Text feature selection for machine learning – part 1

July 10, 2013

We do a lot of projects that require extracting text features from documents, for use with recommendation systems, clustering and classification.

Often the “document” is an entity like a person, a company, or a web site. In these cases, the text for each document is the aggregation of all text associated with each entity – for example, it could be the text from all pages crawled for a given blog author, or all tweets by one Twitter user.

This seemingly trivial aspect of a big, sophisticated machine learning-based project is often the most important piece that you need to get right. The old adage of “garbage in, garbage out” is true in spades when generating features for machine learning. It doesn’t matter how cool your algorithm is, your results will stink if the features don’t provide good signals.

So I decided to write up some of the steps we go through when generating text-based features. I’m hoping you find it useful – please provide feedback if anything isn’t clear, or (gasp) isn’t correct.


In order to constrain this writing project to something a bit less overwhelming, I’m going to focus on just one aspect of machine learning & text features, namely similarity. Often similarity between two entities is the “distance” between their feature vectors, which is a set of attributes and weights. The closer these two feature vectors are to each other, the greater the similarity between the two entities.

For example, if I’ve got two users, and the first user’s name is “Bob Krugler” and the second user’s name is “Krugler, Robert”, I could calculate a similarity between them based on equality (or lack thereof) between the names. The feature vector for each user consists of names and weights, such as [Bob:1, Krugler:1] and [Robert:1, Krugler:1]. I could get better results by doing things like synonym expansion, such that “Bob” is equal to “Robert”. Note that using this approach, I’d say that “Joe Bob” was somewhat similar to “Bob Krugler”, since they’ve got the name “Bob” in common, even though for “Joe Bob” this is (supposedly) a last name. Which actually might be a good thing, if you’re dealing with badly formatted input data.

Using text as features for calculating similarity between entities makes sense, and is a common approach for content-based recommendation engines. The other main approach for recommendations is collaborative filtering, where the user’s relationship with items (e.g. user activity) determines whether two users or items are similar (e.g. “how many books did user X and user Y both view?”).

Content-based similarity is especially useful when you don’t have much user activity data to derive similarity, or the lifespan of an item (or a user) is so short that there isn’t a lot of overlap in user-item activity, and thus it’s hard to find similar users based on shared preferences for items.
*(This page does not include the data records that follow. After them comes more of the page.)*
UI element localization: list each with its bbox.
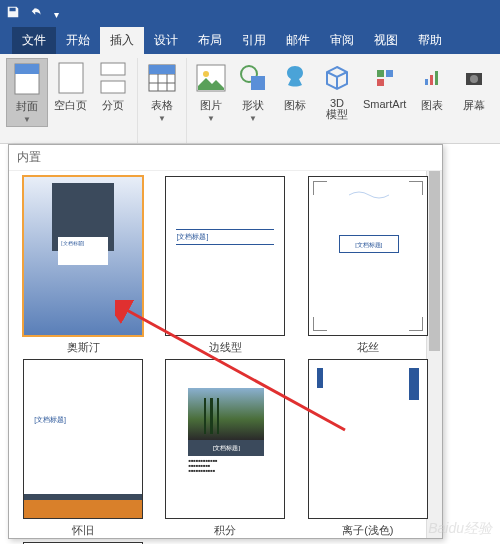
svg-rect-1 <box>15 64 39 74</box>
scrollbar-thumb[interactable] <box>429 171 440 351</box>
picture-label: 图片 <box>200 98 222 113</box>
svg-rect-2 <box>59 63 83 93</box>
undo-icon[interactable] <box>30 5 44 23</box>
picture-button[interactable]: 图片 ▼ <box>191 58 231 125</box>
blank-page-label: 空白页 <box>54 98 87 113</box>
template-thumbnail[interactable] <box>308 359 428 519</box>
template-thumbnail[interactable]: [文档标题] <box>23 176 143 336</box>
tab-home[interactable]: 开始 <box>56 27 100 54</box>
chart-label: 图表 <box>421 98 443 113</box>
page-break-icon <box>97 60 129 96</box>
smartart-button[interactable]: SmartArt <box>359 58 410 112</box>
template-name: 怀旧 <box>72 523 94 538</box>
ribbon-tabs: 文件 开始 插入 设计 布局 引用 邮件 审阅 视图 帮助 <box>0 28 500 54</box>
page-break-button[interactable]: 分页 <box>93 58 133 115</box>
template-name: 积分 <box>214 523 236 538</box>
cover-template-integral[interactable]: [文档标题] ■■■■■■■■■■■■■■■■■■■■■■■■■■■■■■■■ … <box>156 359 294 538</box>
template-thumbnail[interactable]: [文档标题] <box>308 176 428 336</box>
tab-design[interactable]: 设计 <box>144 27 188 54</box>
tab-view[interactable]: 视图 <box>364 27 408 54</box>
cover-page-button[interactable]: 封面 ▼ <box>6 58 48 127</box>
gallery-section-header: 内置 <box>9 145 442 171</box>
svg-rect-17 <box>377 79 384 86</box>
qat-more-icon[interactable]: ▾ <box>54 9 59 20</box>
tab-help[interactable]: 帮助 <box>408 27 452 54</box>
dropdown-arrow-icon: ▼ <box>249 114 257 123</box>
page-break-label: 分页 <box>102 98 124 113</box>
table-label: 表格 <box>151 98 173 113</box>
template-thumbnail[interactable]: [文档标题] <box>23 359 143 519</box>
template-name: 奥斯汀 <box>67 340 100 355</box>
svg-rect-19 <box>430 75 433 85</box>
svg-rect-16 <box>386 70 393 77</box>
cover-page-label: 封面 <box>16 99 38 114</box>
svg-rect-3 <box>101 63 125 75</box>
svg-rect-18 <box>425 79 428 85</box>
cover-template-retrospect[interactable]: [文档标题] 怀旧 <box>14 359 152 538</box>
icons-icon <box>279 60 311 96</box>
template-thumbnail[interactable]: [文档标题] ■■■■■■■■■■■■■■■■■■■■■■■■■■■■■■■■ <box>165 359 285 519</box>
smartart-label: SmartArt <box>363 98 406 110</box>
dropdown-arrow-icon: ▼ <box>23 115 31 124</box>
cover-page-gallery: 内置 [文档标题] 奥斯汀 [文档标题] 边线型 [文档标题] <box>8 144 443 539</box>
blank-page-button[interactable]: 空白页 <box>50 58 91 115</box>
3d-model-label: 3D 模型 <box>326 98 348 120</box>
shapes-icon <box>237 60 269 96</box>
svg-rect-20 <box>435 71 438 85</box>
svg-rect-4 <box>101 81 125 93</box>
chart-icon <box>416 60 448 96</box>
save-icon[interactable] <box>6 5 20 23</box>
title-bar: ▾ <box>0 0 500 28</box>
cover-template-filigree[interactable]: [文档标题] 花丝 <box>299 176 437 355</box>
ribbon: 封面 ▼ 空白页 分页 表格 ▼ 图片 <box>0 54 500 144</box>
chart-button[interactable]: 图表 <box>412 58 452 115</box>
icons-button[interactable]: 图标 <box>275 58 315 115</box>
dropdown-arrow-icon: ▼ <box>158 114 166 123</box>
template-name: 离子(浅色) <box>342 523 393 538</box>
dropdown-arrow-icon: ▼ <box>207 114 215 123</box>
shapes-button[interactable]: 形状 ▼ <box>233 58 273 125</box>
table-icon <box>146 60 178 96</box>
svg-point-12 <box>203 71 209 77</box>
svg-point-22 <box>470 75 478 83</box>
tab-mail[interactable]: 邮件 <box>276 27 320 54</box>
cube-icon <box>321 60 353 96</box>
svg-rect-10 <box>149 65 175 74</box>
template-thumbnail[interactable]: [文档标题] <box>165 176 285 336</box>
tab-references[interactable]: 引用 <box>232 27 276 54</box>
template-name: 花丝 <box>357 340 379 355</box>
svg-rect-15 <box>377 70 384 77</box>
tab-file[interactable]: 文件 <box>12 27 56 54</box>
smartart-icon <box>369 60 401 96</box>
tab-review[interactable]: 审阅 <box>320 27 364 54</box>
cover-page-icon <box>11 61 43 97</box>
picture-icon <box>195 60 227 96</box>
camera-icon <box>458 60 490 96</box>
tab-layout[interactable]: 布局 <box>188 27 232 54</box>
cover-template-sideline[interactable]: [文档标题] 边线型 <box>156 176 294 355</box>
blank-page-icon <box>55 60 87 96</box>
template-name: 边线型 <box>209 340 242 355</box>
screenshot-label: 屏幕 <box>463 98 485 113</box>
table-button[interactable]: 表格 ▼ <box>142 58 182 125</box>
3d-model-button[interactable]: 3D 模型 <box>317 58 357 122</box>
gallery-scrollbar[interactable] <box>426 171 442 538</box>
shapes-label: 形状 <box>242 98 264 113</box>
screenshot-button[interactable]: 屏幕 <box>454 58 494 115</box>
cover-template-ion-light[interactable]: 离子(浅色) <box>299 359 437 538</box>
tab-insert[interactable]: 插入 <box>100 27 144 54</box>
icons-label: 图标 <box>284 98 306 113</box>
watermark: Baidu经验 <box>428 520 492 538</box>
cover-template-austin[interactable]: [文档标题] 奥斯汀 <box>14 176 152 355</box>
svg-rect-14 <box>251 76 265 90</box>
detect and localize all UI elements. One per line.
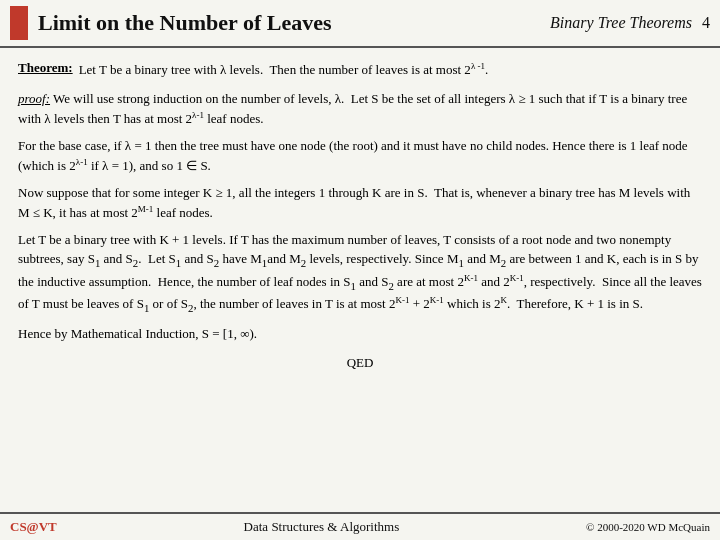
paragraph-2: Now suppose that for some integer K ≥ 1,… — [18, 184, 702, 223]
footer-left: CS@VT — [10, 519, 57, 535]
header-accent — [10, 6, 28, 40]
qed-text: QED — [347, 355, 374, 370]
proof-block: proof: We will use strong induction on t… — [18, 90, 702, 129]
theorem-text-main: Let T be a binary tree with λ levels. Th… — [79, 62, 489, 77]
theorem-label: Theorem: — [18, 60, 73, 80]
footer-center: Data Structures & Algorithms — [244, 519, 400, 535]
qed-line: QED — [18, 355, 702, 371]
page: Limit on the Number of Leaves Binary Tre… — [0, 0, 720, 540]
footer-right: © 2000-2020 WD McQuain — [586, 521, 710, 533]
paragraph-3: Let T be a binary tree with K + 1 levels… — [18, 231, 702, 316]
para2-text: Now suppose that for some integer K ≥ 1,… — [18, 185, 690, 220]
paragraph-1: For the base case, if λ = 1 then the tre… — [18, 137, 702, 176]
page-title: Limit on the Number of Leaves — [38, 10, 550, 36]
proof-text: We will use strong induction on the numb… — [18, 91, 687, 126]
main-content: Theorem: Let T be a binary tree with λ l… — [0, 48, 720, 512]
header-right: Binary Tree Theorems 4 — [550, 14, 710, 32]
paragraph-4: Hence by Mathematical Induction, S = [1,… — [18, 325, 702, 344]
footer: CS@VT Data Structures & Algorithms © 200… — [0, 512, 720, 540]
header-page-number: 4 — [702, 14, 710, 32]
proof-label: proof: — [18, 91, 50, 106]
header: Limit on the Number of Leaves Binary Tre… — [0, 0, 720, 48]
para3-text: Let T be a binary tree with K + 1 levels… — [18, 232, 702, 311]
para1-text: For the base case, if λ = 1 then the tre… — [18, 138, 688, 173]
theorem-text: Let T be a binary tree with λ levels. Th… — [79, 60, 489, 80]
header-subtitle: Binary Tree Theorems — [550, 14, 692, 32]
para4-text: Hence by Mathematical Induction, S = [1,… — [18, 326, 257, 341]
theorem-block: Theorem: Let T be a binary tree with λ l… — [18, 60, 702, 80]
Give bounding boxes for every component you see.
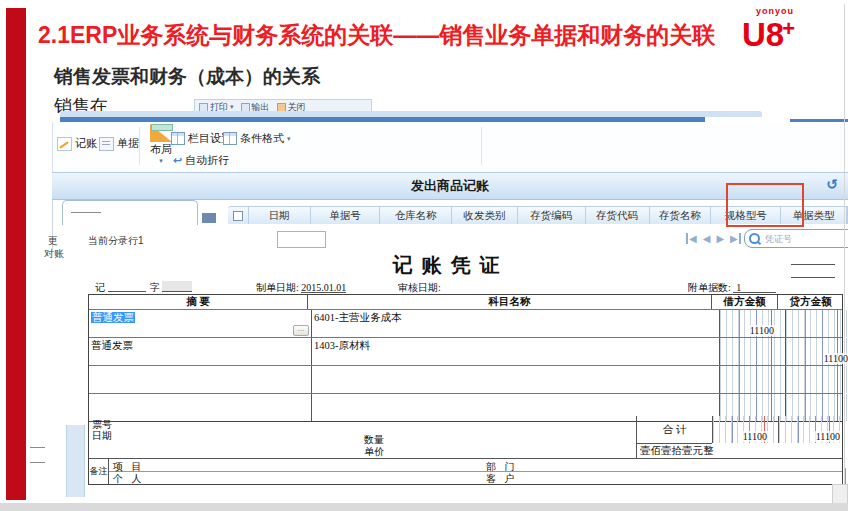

The power of content-based similarity is that once I have an effective way to create good features and meaningful weights, I’m in a good position to do clustering of users, recommend emails to read, recommend users to connect with, etc. And I can do all of this without any user-item preferences.

But picking the right set of text features to use for content-based similarity isn’t easy, and in this series of blog posts I’ll try to walk you through the typical sequence of steps, using as our example data set the emails posted by users to the Mahout mailing list. If we have good features, we should be able to calculate appropriate similarity scores (distances) between users.

The code and data used in my write-up can be found at http://github.com/ScaleUnlimited/text-similarity. As the code will be evolving while I write these blog posts, I’ll be creating tags named “part 1″, “part 2″, and so on.

One final note – I’m using Cascading to define the workflows that generate my features, Solr/Lucene to extract words from text, and Mahout to find similar users. But the actual systems used to generate features and calculate similarities matter less than the process of figuring out how to get good features out of the text.

Getting the data

The first step is always collecting the data we’re going to use in the analysis. I grabbed the archive page at http://mail-archives.apache.org/mod_mbox/mahout-user/, extracted all of the links to archive files (in the mbox format), and then downloaded all of the files.

After that I needed to generate data in a useful, easy-to-process format for downstream analysis. My target was one line per email, with tab-separated fields for msgId, author, email, subject, date, replyId and content. The Tika content analysis project has an RFC822 parser for parsing these mbox files, but it generates a single output for each file, without some of the fields that we need.

So I first had to write code to split mbox files on email boundaries, and then use a modified version of the Tika RFC822 parser to extract all of the required metadata. I also had to convert tabs and newlines in the text to \t and \n sequences, so as to avoid issues with Hadoop splitting up text files on line boundaries.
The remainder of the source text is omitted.